Required work: List, from the lines below, each one with "across" in it.

Data for processing:
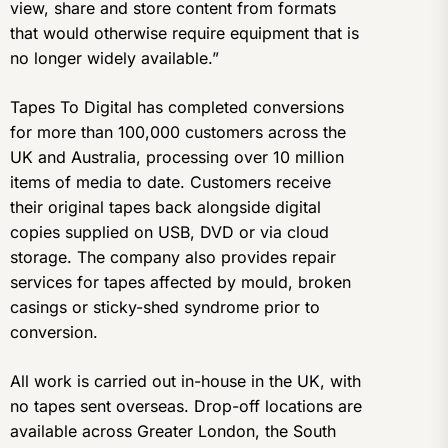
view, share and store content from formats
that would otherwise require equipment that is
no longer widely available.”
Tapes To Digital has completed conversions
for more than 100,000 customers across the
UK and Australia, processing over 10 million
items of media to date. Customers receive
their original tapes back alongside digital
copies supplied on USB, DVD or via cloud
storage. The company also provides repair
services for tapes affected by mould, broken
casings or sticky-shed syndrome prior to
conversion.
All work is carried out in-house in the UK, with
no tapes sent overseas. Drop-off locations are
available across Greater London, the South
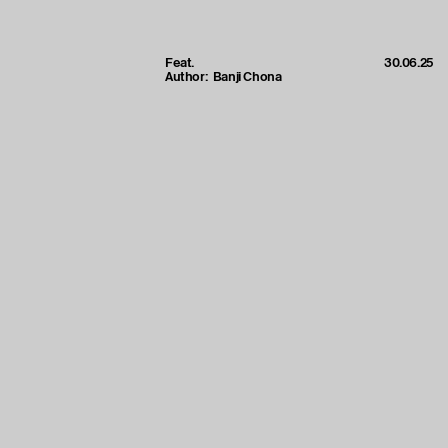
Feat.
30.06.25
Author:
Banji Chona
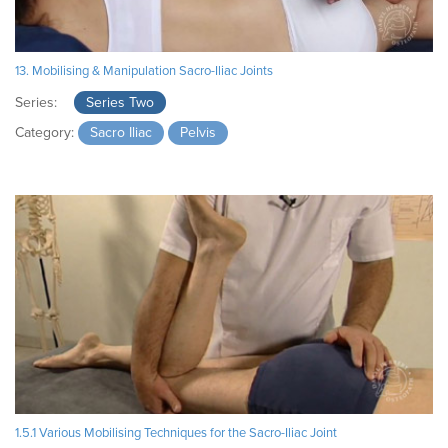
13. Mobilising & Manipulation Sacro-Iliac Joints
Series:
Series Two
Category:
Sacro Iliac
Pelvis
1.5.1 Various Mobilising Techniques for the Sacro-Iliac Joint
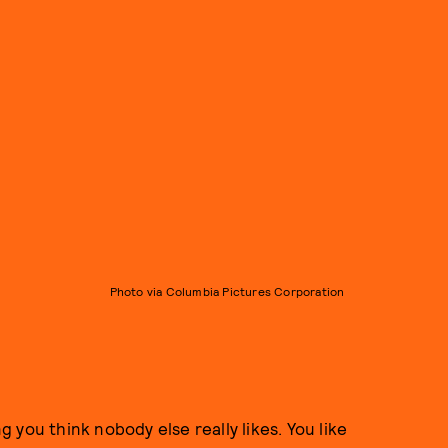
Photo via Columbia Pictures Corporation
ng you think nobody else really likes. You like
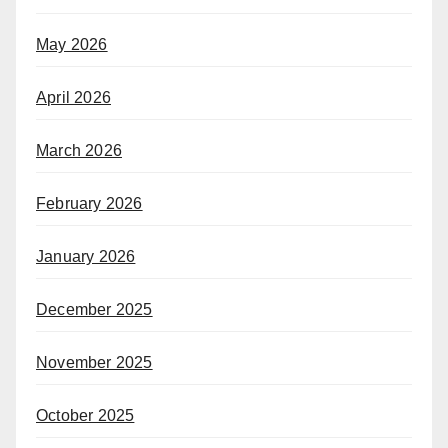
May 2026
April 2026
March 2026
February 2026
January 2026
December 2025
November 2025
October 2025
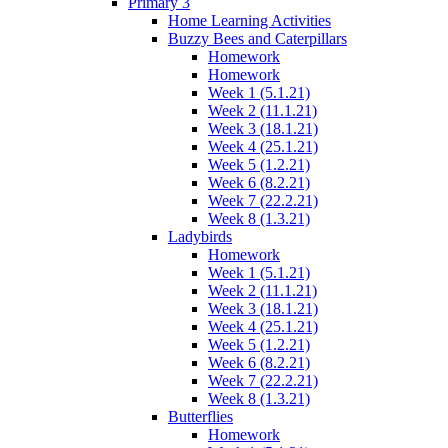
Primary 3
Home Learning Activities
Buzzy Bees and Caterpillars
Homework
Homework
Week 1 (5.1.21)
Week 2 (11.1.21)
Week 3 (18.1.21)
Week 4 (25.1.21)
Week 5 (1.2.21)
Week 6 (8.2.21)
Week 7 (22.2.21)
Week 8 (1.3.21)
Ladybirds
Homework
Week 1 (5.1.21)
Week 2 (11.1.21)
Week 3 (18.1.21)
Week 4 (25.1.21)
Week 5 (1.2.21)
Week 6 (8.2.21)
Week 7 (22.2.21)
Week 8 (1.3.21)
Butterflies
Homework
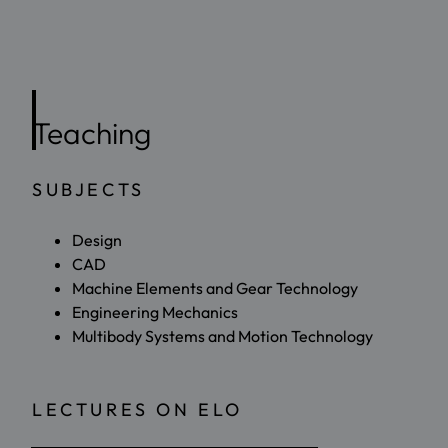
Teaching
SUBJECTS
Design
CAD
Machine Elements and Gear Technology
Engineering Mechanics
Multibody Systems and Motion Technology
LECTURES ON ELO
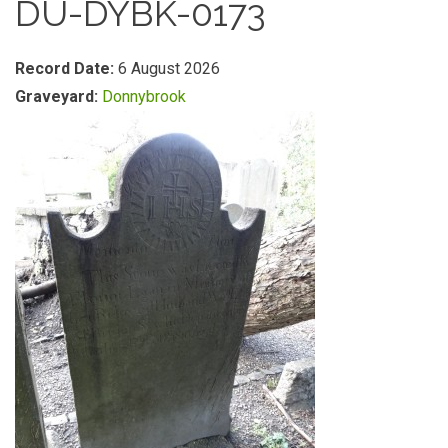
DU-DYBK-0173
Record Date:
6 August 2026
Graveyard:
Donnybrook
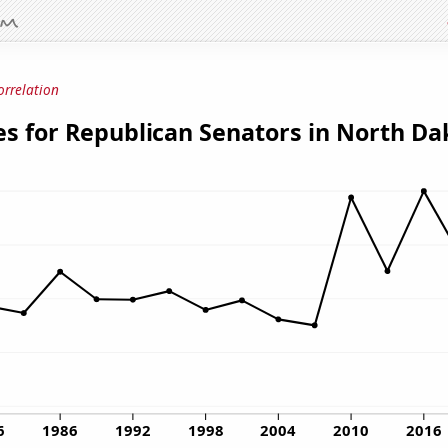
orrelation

Written reply:
for more than 100,000 customers across the
available across Greater London, the South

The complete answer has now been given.